Mrs Adams told the court that, as well as running an interior design business she was an actor - and had recently finished a run in “Fings Ain’t Wot They Used T’Be” at the Theatre Royal, Stratford East.

Asked whether he knew about his wife’s interior design business, Mr Adams said he did but she kept it “all away from me”

He added that she knew, “I get frustrated I am not bringing in money. She is the breadwinner, not me and it is difficult for me.”

The CPS said that Mr and Mrs Adams’ average “identifiable” spending in the three years from September 2010-2013 was £97,000 per annum - “nearly four times the national average”.

That type of spending was “inconsistent” with his claim of having no assets and of being reliant on friends and family loans for living expenses, Mr Talbot told the court.

The court heard from the CPS that, for example, Mrs Adams had spent £12,044 on dental treatment and £2,500 on a dietary programme during three months in 2013.

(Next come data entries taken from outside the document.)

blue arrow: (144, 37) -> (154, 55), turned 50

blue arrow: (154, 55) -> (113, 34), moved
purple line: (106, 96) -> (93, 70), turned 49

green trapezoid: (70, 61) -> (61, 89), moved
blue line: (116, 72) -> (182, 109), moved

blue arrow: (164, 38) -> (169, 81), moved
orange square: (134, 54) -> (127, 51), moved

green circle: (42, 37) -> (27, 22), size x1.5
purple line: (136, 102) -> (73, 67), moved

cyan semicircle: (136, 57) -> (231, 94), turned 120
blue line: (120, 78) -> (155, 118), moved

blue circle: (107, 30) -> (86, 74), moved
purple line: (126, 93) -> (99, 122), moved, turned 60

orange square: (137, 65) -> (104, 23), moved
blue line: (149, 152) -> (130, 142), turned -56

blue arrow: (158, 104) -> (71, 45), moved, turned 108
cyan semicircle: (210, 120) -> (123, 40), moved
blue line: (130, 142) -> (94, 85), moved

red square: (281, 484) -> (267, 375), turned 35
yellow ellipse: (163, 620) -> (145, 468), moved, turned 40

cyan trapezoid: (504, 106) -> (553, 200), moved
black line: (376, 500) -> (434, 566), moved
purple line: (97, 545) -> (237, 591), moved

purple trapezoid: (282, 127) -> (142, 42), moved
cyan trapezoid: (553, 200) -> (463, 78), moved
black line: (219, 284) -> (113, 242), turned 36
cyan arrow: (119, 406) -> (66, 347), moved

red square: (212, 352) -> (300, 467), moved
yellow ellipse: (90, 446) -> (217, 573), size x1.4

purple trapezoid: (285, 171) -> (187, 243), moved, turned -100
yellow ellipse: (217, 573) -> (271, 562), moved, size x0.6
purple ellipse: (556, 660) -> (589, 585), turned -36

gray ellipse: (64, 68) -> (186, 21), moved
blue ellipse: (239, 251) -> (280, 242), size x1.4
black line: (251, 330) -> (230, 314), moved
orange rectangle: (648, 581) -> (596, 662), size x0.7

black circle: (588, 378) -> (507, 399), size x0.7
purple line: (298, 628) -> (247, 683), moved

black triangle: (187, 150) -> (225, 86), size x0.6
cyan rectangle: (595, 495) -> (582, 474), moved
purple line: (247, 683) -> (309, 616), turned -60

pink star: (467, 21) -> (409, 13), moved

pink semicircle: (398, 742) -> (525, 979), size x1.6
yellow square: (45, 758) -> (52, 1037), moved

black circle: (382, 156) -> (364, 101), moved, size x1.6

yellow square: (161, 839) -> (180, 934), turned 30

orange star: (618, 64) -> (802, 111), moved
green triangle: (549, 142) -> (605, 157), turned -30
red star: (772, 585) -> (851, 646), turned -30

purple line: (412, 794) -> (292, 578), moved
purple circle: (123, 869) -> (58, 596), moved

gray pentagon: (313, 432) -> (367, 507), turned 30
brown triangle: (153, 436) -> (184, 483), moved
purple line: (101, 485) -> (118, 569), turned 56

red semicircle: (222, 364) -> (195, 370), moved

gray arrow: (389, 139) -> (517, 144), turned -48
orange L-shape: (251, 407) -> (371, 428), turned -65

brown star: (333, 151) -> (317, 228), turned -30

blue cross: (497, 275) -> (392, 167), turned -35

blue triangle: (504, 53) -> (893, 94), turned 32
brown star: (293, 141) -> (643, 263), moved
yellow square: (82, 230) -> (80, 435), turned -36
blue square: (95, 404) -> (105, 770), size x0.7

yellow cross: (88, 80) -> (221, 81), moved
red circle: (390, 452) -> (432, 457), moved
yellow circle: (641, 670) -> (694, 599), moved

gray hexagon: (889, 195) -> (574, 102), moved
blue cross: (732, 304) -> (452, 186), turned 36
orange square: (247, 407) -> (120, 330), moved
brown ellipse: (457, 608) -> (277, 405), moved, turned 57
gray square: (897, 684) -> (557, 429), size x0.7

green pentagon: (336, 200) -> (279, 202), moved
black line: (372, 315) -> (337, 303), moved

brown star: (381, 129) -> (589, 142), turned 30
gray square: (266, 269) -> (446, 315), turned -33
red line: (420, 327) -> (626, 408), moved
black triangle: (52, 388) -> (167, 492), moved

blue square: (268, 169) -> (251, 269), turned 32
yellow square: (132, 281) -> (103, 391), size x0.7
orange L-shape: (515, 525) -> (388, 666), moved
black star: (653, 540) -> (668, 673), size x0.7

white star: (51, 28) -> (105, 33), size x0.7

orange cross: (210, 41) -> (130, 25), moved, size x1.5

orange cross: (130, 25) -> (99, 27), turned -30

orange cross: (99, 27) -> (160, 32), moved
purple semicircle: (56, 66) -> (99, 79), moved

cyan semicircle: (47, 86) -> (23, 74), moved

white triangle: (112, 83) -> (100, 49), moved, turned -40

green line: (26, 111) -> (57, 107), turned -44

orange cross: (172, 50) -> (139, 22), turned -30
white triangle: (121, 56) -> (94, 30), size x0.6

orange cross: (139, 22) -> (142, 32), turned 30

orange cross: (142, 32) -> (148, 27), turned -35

In June 2010 she bought a spa membership at a North London country club for £3,850.

The couple had also spent nearly £15,000 on flights, hotels, restaurants and entertainment from August 2009 to September 2013.

Mr Talbot argued that the evidence showed a pattern of behaviour that was “entirely consistent with the original criminal case against [Mr Adams] of concealing his assets through associates and using sham companies to provide an apparent form of legitimate income”.

Mr Adams has been described in the courts as once heading one of the most feared organised criminal gangs in the UK.

A judge had previously said he had accumulated a “considerable fortune” from his life as “a highly successful career criminal” over a significant period of time.

The civil hearing is continuing.

It is understood that N1 Angel Ltd, Mrs Adams’ clothing label, is registered to a flat at The Clock Tower, Goldring Way, in London Colney.